Die Herstellungsformen in Handwerksbetrieben und Manufakturen wurden nach und nach durch industrielle Produktionsweisen ersetzt. Zunächst wurde die Wasserkraft als Energiequelle genutzt. Dann folgten die ersten Maschinen auf der Basis von thermischer Energie. Mit der Möglichkeit, Wärme in kinetische (mechanische) Energie umzuwandeln, begann der Siegeszug der Dampfmaschine. Damit bekam die Wasserkraft einen ernst zu nehmenden Konkurrenten: Die Dampfkraft. Mit der Umwandlung von Dampf in mechanische Energie wurde u. a. der Bau von Fabriken - weit entfernt von Wasserläufen - möglich und rentabel. Von der englischen Baumwollverarbeitung ausgehend, hielt die neue Produktionsweise in ständig neuen Industriezweigen Einzug. Durch den Einsatz der Dampfmaschine mit immer verbesserten Techniken konnte die Pro-Kopf-Erzeugung in der Industrie stetig ansteigen. In dem Maße, in dem technische Erfindungen vorangetrieben und auf verfahrenstechnischer Ebene genutzt wurden, nahmen Arbeitsteilung und Spezialisierung der Tätigkeiten zu. Die Tür zur Massenproduktion zahlreicher Gebrauchs- und Verbrauchsgüter wurde aufgestoßen. Die fortschrittliche Welt blickte nach England, dem Mutterland der Industrialisierung. Von dort verbreitete sich die Entwicklung sehr rasch über das gesamte britische Empire und dessen überseeische Besitztümer. England entwickelte eine beispiellose Weltmachtstellung. Englische Produkte beherrschten bis in das 19. Jahrhundert hinein den Weltmarkt.

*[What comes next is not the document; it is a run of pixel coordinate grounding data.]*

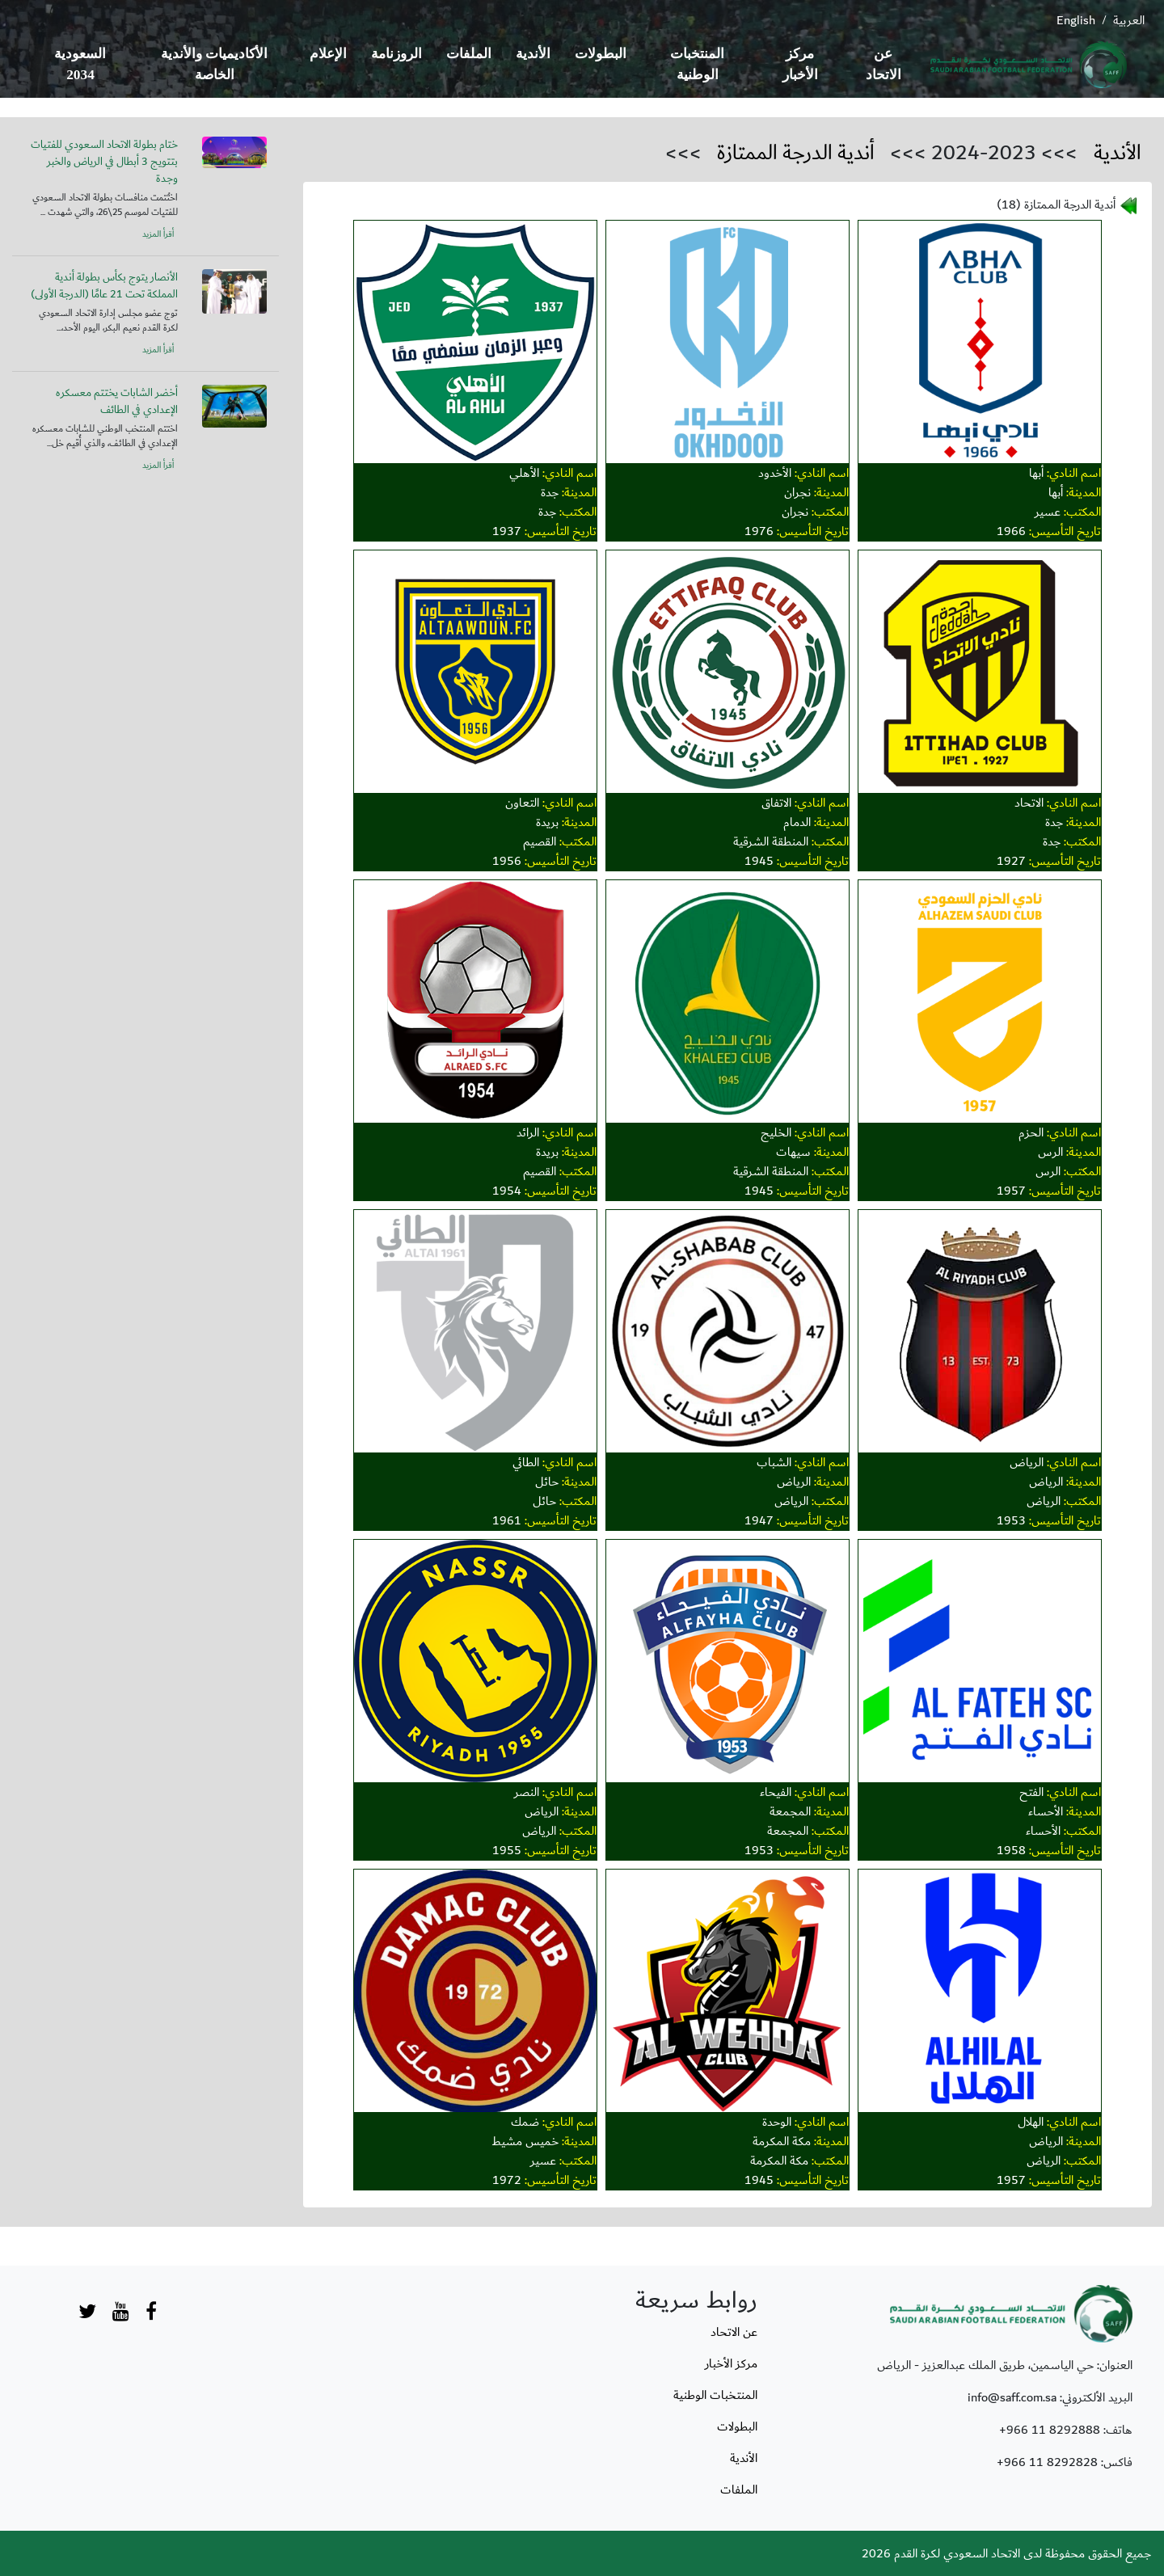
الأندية (533, 53)
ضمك (525, 2121)
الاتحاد (1029, 802)
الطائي (525, 1462)
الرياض (1027, 1462)
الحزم (1031, 1132)
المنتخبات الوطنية (697, 64)
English (1075, 20)
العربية (1129, 20)
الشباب (774, 1462)
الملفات (468, 53)
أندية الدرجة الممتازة (796, 153)
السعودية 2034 (80, 64)
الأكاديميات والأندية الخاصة (214, 64)
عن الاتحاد (883, 64)
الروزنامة (396, 53)
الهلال (1031, 2121)
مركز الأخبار (800, 64)
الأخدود (774, 472)
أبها (1036, 472)
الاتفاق (776, 802)
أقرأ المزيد (158, 234)
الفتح (1031, 1791)
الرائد (528, 1132)
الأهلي (524, 472)
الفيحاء (775, 1791)
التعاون (522, 802)
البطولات (600, 53)
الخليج (776, 1132)
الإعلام (328, 53)
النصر (526, 1791)
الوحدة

Die ersten Eisenbahnen rollten durch das Land (1825). (Die „Stockton and Darlington Railway“ in Nordengland mit einer Länge von neun Meilen wurde am 27. September 1825 mit der Fahrt der von Stephenson gebauten Lokomotive „Nr. 1“ eröffnet und war die erste Bahn, die auf eisernen Schienenwegen und mit Dampfenergie betrieben wurde.) Das Schienennetz, die Wasserwege und Hafenanlagen wurden ausgebaut. Der nächste Aufschwung kam durch die Erfindung der Elektrizität (1844). (Erstmalige elektrische Beleuchtung eines öffentlichen Platzes, des Place de la Concord in Paris, mit Bogenlicht und die 1866 von Werner von Siemens entwickelte elektrische Maschine). Die Möglichkeit, Strom durch metallische Leiter transportierbar zu machen, eröffnete eine Innovationswelle ohne Beispiel. Jetzt konnte Strom über Fernleitungen von den Wasserkraftwerken in die Industriestandorte und Ballungsräume transportiert werden (1882). (1882 gelang die erste Fernübertragung von elektrischer Energie über 57 km mit der Gleichstromfernübertragung Miesbach-München). Die Straßen in den Städten und die Wohnungen erhielten elektrisches Licht. Ein Meilenstein in der weiteren Entwicklung war die Erfindung von Verbrennungsmotoren (ca. 1860). (Nikolaus August Otto baute um 1860 den ersten Verbrennungsmotor.) Damit konnten die Antriebstechniken verbessert und weiter optimiert werden. Dies eröffnete auch das Zeitalter der frühen Mobilität (zwischen 1860 und 1905) (Rudolf Diesel, Gottlieb Daimler, Wilhelm Maybach, Adam Opel und Henry Ford gelten als die Pioniere der Mobilität). Personenkraftwagen und Lastwagen gingen in die Serienfertigung, Schiffe wurden mit Dieselaggregaten angetrieben. Die Windjammer kamen allmählich aus der Mode. Schließlich wurde elektrische Energie auch für Antriebstechniken verwendet (1860) (Philipp Reis erfand 1860 das Telefon und damit die elektrische Sprachübermittlung. Allerdings wurde seiner Erfindung keine große Beachtung geschenkt, so dass erst 1876 Alexander Graham Bell in den USA das erste wirtschaftlich verwendbare Telefon konstruierte und auch erfolgreich vermarktete). Auch der umgekehrte Weg wurde möglich: Eine mit fossilen Brennstoffen angetriebene Maschine (Generator) konnte Strom erzeugen (1866) (Werner von Siemens).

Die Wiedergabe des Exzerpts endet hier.